Records for processing Start Marker

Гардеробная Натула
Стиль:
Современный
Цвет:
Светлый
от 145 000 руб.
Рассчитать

Records for processing End Marker
Records for processing Start Marker

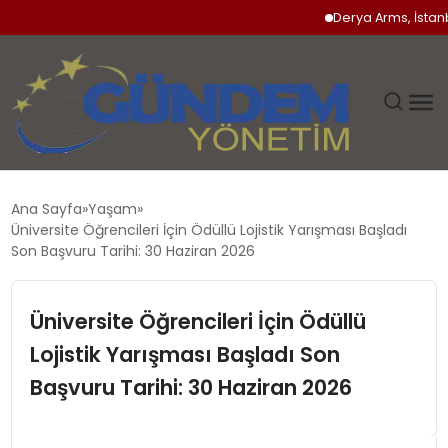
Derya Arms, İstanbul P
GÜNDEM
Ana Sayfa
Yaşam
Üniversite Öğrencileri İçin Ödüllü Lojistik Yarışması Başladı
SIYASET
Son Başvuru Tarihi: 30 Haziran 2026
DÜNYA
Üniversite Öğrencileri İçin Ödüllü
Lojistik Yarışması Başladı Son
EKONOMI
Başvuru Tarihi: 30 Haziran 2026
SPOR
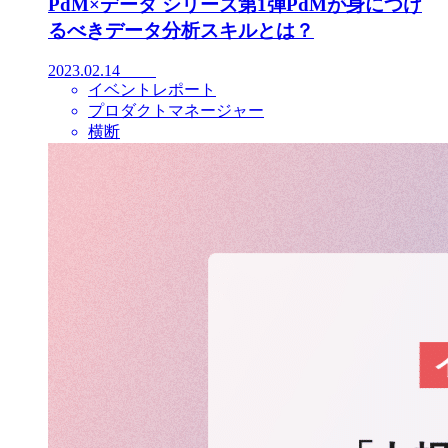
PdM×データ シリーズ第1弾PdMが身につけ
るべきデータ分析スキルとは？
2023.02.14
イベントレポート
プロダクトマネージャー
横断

Records for processing End Marker
Records for processing Start Marker

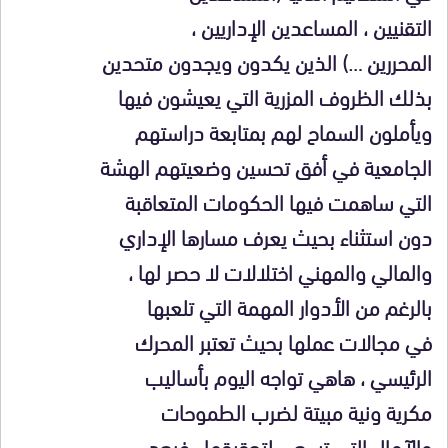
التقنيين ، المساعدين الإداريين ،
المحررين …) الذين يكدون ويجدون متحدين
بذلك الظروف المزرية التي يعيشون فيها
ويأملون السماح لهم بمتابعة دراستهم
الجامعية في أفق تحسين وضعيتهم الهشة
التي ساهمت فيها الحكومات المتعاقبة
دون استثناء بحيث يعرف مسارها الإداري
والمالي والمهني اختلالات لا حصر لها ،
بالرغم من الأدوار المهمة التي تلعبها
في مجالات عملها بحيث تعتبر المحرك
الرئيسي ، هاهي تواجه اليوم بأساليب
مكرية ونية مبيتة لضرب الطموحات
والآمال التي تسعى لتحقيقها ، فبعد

Records for processing End Marker

Within the listing, how many lines hold the word "فيها"? Only the number is to be given.

* **Exercise result**: 2